(Stored items)

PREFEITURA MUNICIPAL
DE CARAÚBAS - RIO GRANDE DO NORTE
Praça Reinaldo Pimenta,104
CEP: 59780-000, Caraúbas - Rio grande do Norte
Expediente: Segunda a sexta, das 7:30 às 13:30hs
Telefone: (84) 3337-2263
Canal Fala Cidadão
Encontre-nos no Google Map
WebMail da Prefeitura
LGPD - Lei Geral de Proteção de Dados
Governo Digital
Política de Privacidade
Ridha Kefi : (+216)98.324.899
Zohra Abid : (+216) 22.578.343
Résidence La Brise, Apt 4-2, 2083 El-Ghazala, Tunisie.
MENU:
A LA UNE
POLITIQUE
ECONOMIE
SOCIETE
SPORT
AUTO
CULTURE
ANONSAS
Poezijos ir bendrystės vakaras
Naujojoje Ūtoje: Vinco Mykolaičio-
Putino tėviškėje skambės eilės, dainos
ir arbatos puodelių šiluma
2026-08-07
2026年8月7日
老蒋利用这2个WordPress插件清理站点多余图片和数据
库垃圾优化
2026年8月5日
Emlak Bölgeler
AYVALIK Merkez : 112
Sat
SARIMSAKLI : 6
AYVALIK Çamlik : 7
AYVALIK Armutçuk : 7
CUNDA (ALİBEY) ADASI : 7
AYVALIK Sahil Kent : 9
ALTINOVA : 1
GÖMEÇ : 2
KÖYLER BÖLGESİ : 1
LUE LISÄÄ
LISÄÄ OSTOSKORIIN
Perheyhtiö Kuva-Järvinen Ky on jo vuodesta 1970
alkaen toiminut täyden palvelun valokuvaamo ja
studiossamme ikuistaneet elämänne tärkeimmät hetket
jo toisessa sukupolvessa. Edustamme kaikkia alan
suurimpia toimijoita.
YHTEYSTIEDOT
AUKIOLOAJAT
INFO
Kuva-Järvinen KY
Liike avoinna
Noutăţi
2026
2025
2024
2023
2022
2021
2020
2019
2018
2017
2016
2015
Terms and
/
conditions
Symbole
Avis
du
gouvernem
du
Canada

■ INSTRUCTIONS FOR THE TASK ■
Retype every record above exactly.

■ COMPLETED EXERCISE ■
PREFEITURA MUNICIPAL
DE CARAÚBAS - RIO GRANDE DO NORTE
Praça Reinaldo Pimenta,104
CEP: 59780-000, Caraúbas - Rio grande do Norte
Expediente: Segunda a sexta, das 7:30 às 13:30hs
Telefone: (84) 3337-2263
Canal Fala Cidadão
Encontre-nos no Google Map
WebMail da Prefeitura
LGPD - Lei Geral de Proteção de Dados
Governo Digital
Política de Privacidade
Ridha Kefi : (+216)98.324.899
Zohra Abid : (+216) 22.578.343
Résidence La Brise, Apt 4-2, 2083 El-Ghazala, Tunisie.
MENU:
A LA UNE
POLITIQUE
ECONOMIE
SOCIETE
SPORT
AUTO
CULTURE
ANONSAS
Poezijos ir bendrystės vakaras
Naujojoje Ūtoje: Vinco Mykolaičio-
Putino tėviškėje skambės eilės, dainos
ir arbatos puodelių šiluma
2026-08-07
2026年8月7日
老蒋利用这2个WordPress插件清理站点多余图片和数据
库垃圾优化
2026年8月5日
Emlak Bölgeler
AYVALIK Merkez : 112
Sat
SARIMSAKLI : 6
AYVALIK Çamlik : 7
AYVALIK Armutçuk : 7
CUNDA (ALİBEY) ADASI : 7
AYVALIK Sahil Kent : 9
ALTINOVA : 1
GÖMEÇ : 2
KÖYLER BÖLGESİ : 1
LUE LISÄÄ
LISÄÄ OSTOSKORIIN
Perheyhtiö Kuva-Järvinen Ky on jo vuodesta 1970
alkaen toiminut täyden palvelun valokuvaamo ja
studiossamme ikuistaneet elämänne tärkeimmät hetket
jo toisessa sukupolvessa. Edustamme kaikkia alan
suurimpia toimijoita.
YHTEYSTIEDOT
AUKIOLOAJAT
INFO
Kuva-Järvinen KY
Liike avoinna
Noutăţi
2026
2025
2024
2023
2022
2021
2020
2019
2018
2017
2016
2015
Terms and
/
conditions
Symbole
Avis
du
gouvernem
du
Canada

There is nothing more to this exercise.